Two strategies to contribute further to the $2.73trn in Super
- Work Test – Making Super Contributions over 67
Up to 30 June 2020, once you reached age 65 you needed to meet the requirements of a work test if you wanted to make non-concessional contributions into your super account. Legislation has changed in order to align the work test with the Age Pension (which is to increase from 66 to 67 from July 2023). Therefore, you can now make personal or non-concessional contributions into your super account without needing to meet the work test requirement. After age 67, you must be able to prove you are gainfully employed to contribute however it may also be possible to use the one-off work test exemption or downsizer super contribution.

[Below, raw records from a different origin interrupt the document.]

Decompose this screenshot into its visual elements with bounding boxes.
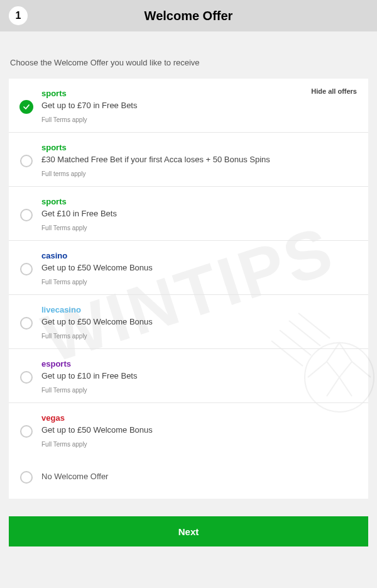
radio-5[interactable] xyxy=(20,371,33,384)
radio-1[interactable] xyxy=(20,155,33,167)
offer-terms-link[interactable]: Full Terms apply xyxy=(41,225,357,231)
offer-category: sports xyxy=(41,197,357,206)
offer-row-vegas-6[interactable]: vegasGet up to £50 Welcome BonusFull Ter… xyxy=(9,403,368,457)
radio-4[interactable] xyxy=(20,317,33,330)
step-number-badge: 1 xyxy=(9,6,28,25)
check-icon xyxy=(19,100,33,114)
offer-terms-link[interactable]: Full Terms apply xyxy=(41,441,357,448)
hide-all-offers-link[interactable]: Hide all offers xyxy=(311,87,357,95)
offer-description: Get up to £10 in Free Bets xyxy=(41,371,357,380)
offer-row-casino-3[interactable]: casinoGet up to £50 Welcome BonusFull Te… xyxy=(9,241,368,295)
offer-category: casino xyxy=(41,251,357,260)
offer-category: livecasino xyxy=(41,305,357,314)
offer-category: vegas xyxy=(41,413,357,423)
offer-content: vegasGet up to £50 Welcome BonusFull Ter… xyxy=(33,413,357,448)
offer-terms-link[interactable]: Full Terms apply xyxy=(41,279,357,286)
step-header: 1 Welcome Offer xyxy=(0,0,377,31)
radio-circle-icon xyxy=(20,317,33,330)
offer-terms-link[interactable]: Full Terms apply xyxy=(41,116,357,123)
radio-2[interactable] xyxy=(20,209,33,221)
offer-description: Get up to £50 Welcome Bonus xyxy=(41,317,357,326)
offer-content: sports£30 Matched Free Bet if your first… xyxy=(33,143,357,177)
offer-description: Get £10 in Free Bets xyxy=(41,209,357,218)
radio-0[interactable] xyxy=(20,101,33,113)
offer-category: esports xyxy=(41,359,357,369)
radio-circle-icon xyxy=(20,425,33,438)
offer-description: Get up to £70 in Free Bets xyxy=(41,101,357,110)
offer-terms-link[interactable]: Full Terms apply xyxy=(41,333,357,340)
offer-description: £30 Matched Free Bet if your first Acca … xyxy=(41,155,357,164)
offer-description: Get up to £50 Welcome Bonus xyxy=(41,425,357,435)
offer-content: livecasinoGet up to £50 Welcome BonusFul… xyxy=(33,305,357,340)
offer-content: casinoGet up to £50 Welcome BonusFull Te… xyxy=(33,251,357,286)
radio-6[interactable] xyxy=(20,425,33,438)
radio-circle-icon xyxy=(20,263,33,275)
offer-terms-link[interactable]: Full terms apply xyxy=(41,170,357,177)
offer-content: sportsGet £10 in Free BetsFull Terms app… xyxy=(33,197,357,231)
offer-row-sports-1[interactable]: sports£30 Matched Free Bet if your first… xyxy=(9,133,368,187)
offer-content: esportsGet up to £10 in Free BetsFull Te… xyxy=(33,359,357,394)
offer-row-livecasino-4[interactable]: livecasinoGet up to £50 Welcome BonusFul… xyxy=(9,295,368,349)
offer-row-esports-5[interactable]: esportsGet up to £10 in Free BetsFull Te… xyxy=(9,349,368,403)
step-number: 1 xyxy=(16,10,21,21)
offers-list: sportsGet up to £70 in Free BetsFull Ter… xyxy=(9,79,368,457)
next-button[interactable]: Next xyxy=(9,516,368,546)
radio-none[interactable] xyxy=(20,471,33,484)
offer-category: sports xyxy=(41,89,357,98)
radio-circle-icon xyxy=(20,155,33,167)
offer-terms-link[interactable]: Full Terms apply xyxy=(41,387,357,394)
offer-row-sports-0[interactable]: sportsGet up to £70 in Free BetsFull Ter… xyxy=(9,79,368,133)
offer-description: Get up to £50 Welcome Bonus xyxy=(41,263,357,272)
page: WINTIPS 1 Welcome Offer Choose the Welco… xyxy=(0,0,377,588)
body: Choose the Welcome Offer you would like … xyxy=(0,31,377,555)
radio-3[interactable] xyxy=(20,263,33,275)
instruction-text: Choose the Welcome Offer you would like … xyxy=(10,58,368,67)
next-button-label: Next xyxy=(178,526,199,537)
radio-circle-icon xyxy=(20,371,33,384)
offers-card: sportsGet up to £70 in Free BetsFull Ter… xyxy=(9,79,368,499)
radio-circle-icon xyxy=(20,209,33,221)
offer-content: sportsGet up to £70 in Free BetsFull Ter… xyxy=(33,89,357,123)
no-offer-label: No Welcome Offer xyxy=(41,472,357,481)
offer-row-none[interactable]: No Welcome Offer xyxy=(9,457,368,499)
page-title: Welcome Offer xyxy=(145,9,233,23)
offer-row-sports-2[interactable]: sportsGet £10 in Free BetsFull Terms app… xyxy=(9,187,368,241)
offer-category: sports xyxy=(41,143,357,152)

- Carry Forward Contributions
In order to further add to the $2.73trn in super and build your retirement savings, you may be able to apply use any unused concessional contribution caps on a rolling basis for five years. Therefore, if you do not use the full $25,000 in 2019-20 and 2020-21, then you can carry forward the unused amount up to five years later.
Women in Super
The gap between women and men at retirement is not pleasant reading. From data released by the Association of Superannuation Funds in Australia, on average a women’s retirement balance is more than 40% less than men. Why?
- Lower lifetime earnings
- Wage inequality
- Reluctance to negotiate better pay
- Increased chance of stopping work or devote time to caregiving for children/parents
Rather like the previous inequality in cricket (did you know that the men’s Cricket World Cup winners received $4m and the women last received $75,000!!), this needs a fix, so what strategies are there on offer?:
- Take control of your savings – more than 40% of Australians have several superannuation accounts that are consuming more than $1.96bn in fees each year. These fees may well be unnecessary.
- Maximise contributions before, during, and after work disruptions – reduced lifetime earnings for women are often due to having to cut back on paid work. If possible, it can pay to work for family-friendly employers who offer parental leave and flexible work hours. Easier said than done – yes!

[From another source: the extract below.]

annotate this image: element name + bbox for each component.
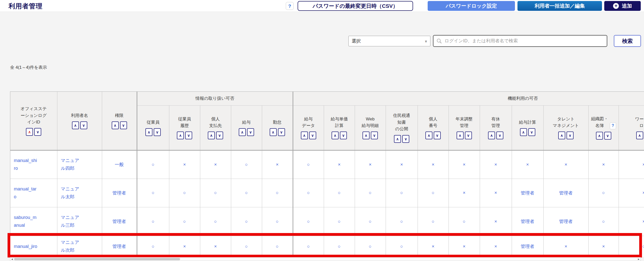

- Invest, Invest, Invest! – women on average do tend to invest more conservatively than men and in fact many women will opt not to invest at all but rather put their monies into bank accounts. Such a long-term investing strategy may leave a shortfall in retirement. Seek professional advice on how to put your savings to better use.
- Working futures– often our long term employment plans are out of our control but there is no debating the financial benefits of working longer. By delaying retirement, it is possible to increase contributions to super. This strategy also results in a delay in super withdrawals and can reduce the required withdrawal amounts into the future. Women live longer and have interrupted working careers which further impacts retirement assets. If it is possible and is an option, finding that dream job which allows career longevity will aid the above benefits.
- Lay a plan for healthcare costs – women live longer by two years on average. That means increased healthcare requirements. Women often provide care to spouses and when they predecease, require long term care at a greater rate. By planning and maximizing savings, women can reduce retirement concerns.
Reduced wage inequality and a fairer reward system may also help as shown with a recent update from the ICC who announced a dramatic increase in prize money for our best women’s cricketers. Time for all employers to follow this lead.